EXERCISE OBJECTIVE> Only lines holding the word "товара" should be copied from the material.

************

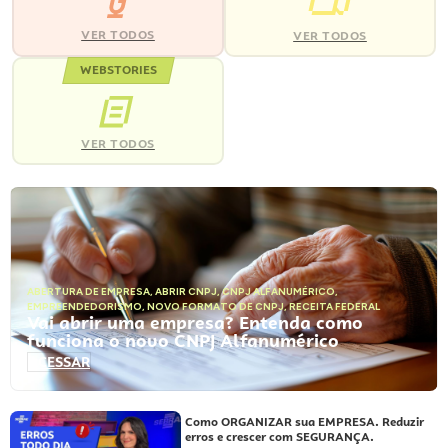
VER TODOS
VER TODOS
WEBSTORIES
VER TODOS
ABERTURA DE EMPRESA
,
ABRIR CNPJ
,
CNPJ ALFANUMÉRICO
,
EMPREENDEDORISMO
,
NOVO FORMATO DE CNPJ
,
RECEITA FEDERAL
Vai abrir uma empresa? Entenda como
funciona o novo CNPJ Alfanumérico
ACESSAR
Como ORGANIZAR sua EMPRESA. Reduzir
erros e crescer com SEGURANÇA.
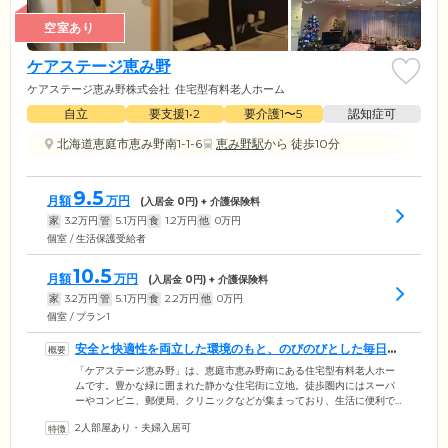
空室あり
ケアステージ恵み野
ケアステージ恵み野株式会社
住宅型有料老人ホーム
自立
要支援1•2
要介護1〜5
認知症可
北海道恵庭市恵み野南1-1-6
恵み野駅
から 徒歩10分
9.5
月額
万円
(入居金
0
円) + 介護保険料
家
3.2
万円
管
5.1
万円
食
1.2
万円
他
0
万円
個室 / 生活保護受給者
10.5
月額
万円
(入居金
0
円) + 介護保険料
家
3.2
万円
管
5.1
万円
食
2.2
万円
他
0
万円
個室 / プラン1
安全と快適性を両立した環境のもと、のびのびとした毎日を
お楽しみください
「ケアステージ恵み野」は、恵庭市恵み野南にある住宅型有料老人ホー
ムです。豊かな緑に囲まれた静かな住宅街に立地。徒歩圏内にはスーパ
ーやコンビニ、郵便局、クリニックなどが集まっており、生活に便利で
す。館内は暮らしやすさと安全性にこだわったバリアフリー設計を採
2人部屋あり・夫婦入居可
用。段差をなくし、随所に手すりを設置することで、車いすの方も安心
の環境を整えています。お部屋はプライベートな時間を確保できる完全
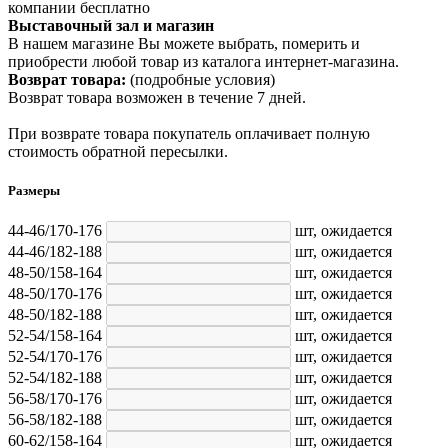
компании бесплатно
Выставочный зал и магазин
В нашем магазине Вы можете выбрать, померить и
приобрести любой товар из каталога интернет-магазина.
Возврат товара:
(подробные условия)
Возврат товара возможен в течение 7 дней.
При возврате товара покупатель оплачивает полную
стоимость обратной пересылки.
Размеры
44-46/170-176
шт,
ожидается
44-46/182-188
шт,
ожидается
48-50/158-164
шт,
ожидается
48-50/170-176
шт,
ожидается
48-50/182-188
шт,
ожидается
52-54/158-164
шт,
ожидается
52-54/170-176
шт,
ожидается
52-54/182-188
шт,
ожидается
56-58/170-176
шт,
ожидается
56-58/182-188
шт,
ожидается
60-62/158-164
шт,
ожидается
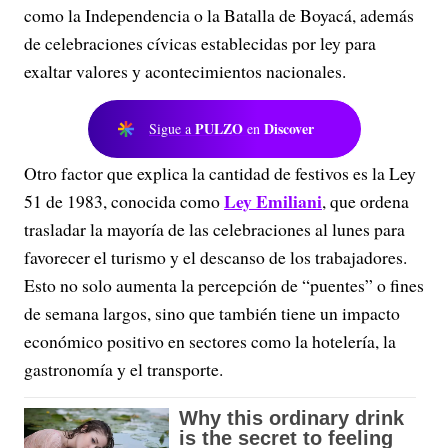
como la Independencia o la Batalla de Boyacá, además
de celebraciones cívicas establecidas por ley para
exaltar valores y acontecimientos nacionales.
PULZO
Discover
Sigue a
en
Otro factor que explica la cantidad de festivos es la Ley
Ley Emiliani
51 de 1983, conocida como
, que ordena
trasladar la mayoría de las celebraciones al lunes para
favorecer el turismo y el descanso de los trabajadores.
Esto no solo aumenta la percepción de “puentes” o fines
de semana largos, sino que también tiene un impacto
económico positivo en sectores como la hotelería, la
gastronomía y el transporte.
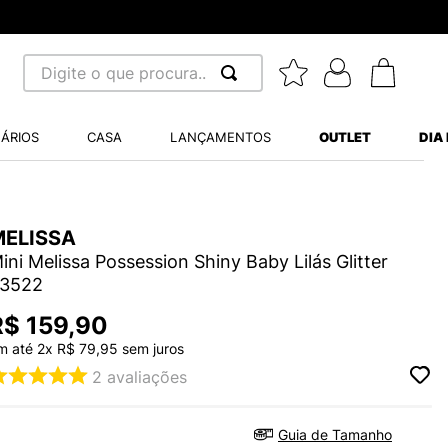
8x sem juros - Parcela mínima R$ 
Digite o que procura...
 BUSCADOS
ÁRIOS
CASA
LANÇAMENTOS
OUTLET
DIA
S BALANCE 530
MINI BABY
A WHITE
MELISSA
ini Melissa Possession Shiny Baby Lilás Glitter
3522
R$
159
,
90
m até
2
x
R$
79
,
95
sem juros
LIDE
2
avaliações
S VANS ULTRARANGE
Guia de Tamanho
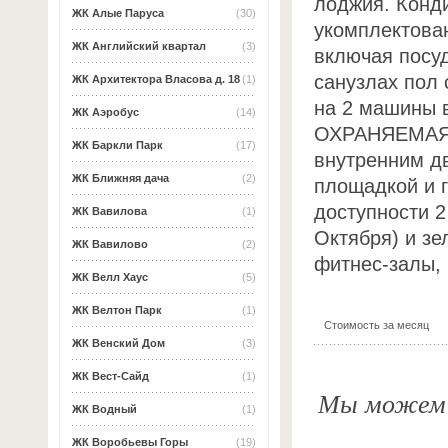
лоджия. Конд
ЖК Алые Паруса
(30)
укомплектова
ЖК Английский квартал
(3)
включая посу
санузлах пол
ЖК Архитектора Власова д. 18
(1)
на 2 машины
ЖК Аэробус
(14)
ОХРАНЯЕМАЯ т
ЖК Баркли Парк
(17)
внутренним дв
ЖК Ближняя дача
(2)
площадкой и г
доступности 2
ЖК Вавилова
(1)
Октября) и зе
ЖК Вавилово
(2)
фитнес-залы, 
ЖК Велл Хаус
(5)
ЖК Велтон Парк
(1)
Стоимость за месяц
ЖК Венский Дом
(3)
ЖК Вест-Сайд
(1)
Мы можем о
ЖК Водный
(1)
ЖК Воробьевы Горы
(19)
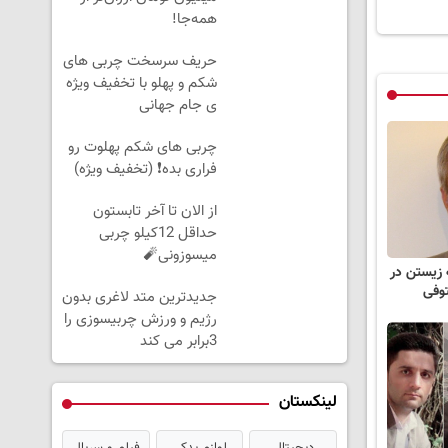
همه‌جا!
حریف سرسخت چربی های
شکم و پهلو با تخفیف ویژه
ی جام جهانی
چربی های شکم پهلوت رو
فراری بده❗ (تخفیف ویژه)
از الان تا آخر تابستون
حداقل 12کیلو چربی
میسوزونی🧨
 زیستن در
توفی
جدیدترین متد لاغری بدون
رژیم و ورزش چربیسوزی را
3برابر می کند
لینکستان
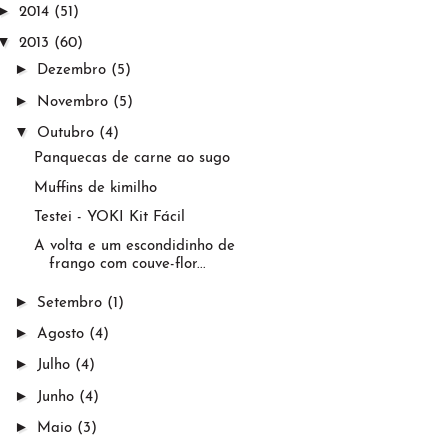
►
2014
(51)
▼
2013
(60)
►
Dezembro
(5)
►
Novembro
(5)
▼
Outubro
(4)
Panquecas de carne ao sugo
Muffins de kimilho
Testei - YOKI Kit Fácil
A volta e um escondidinho de
frango com couve-flor...
►
Setembro
(1)
►
Agosto
(4)
►
Julho
(4)
►
Junho
(4)
►
Maio
(3)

************

SOLUTION TO THIS EXERCISE>
Возврат товара:
Возврат товара возможен в течение 7 дней.
При возврате товара покупатель оплачивает полную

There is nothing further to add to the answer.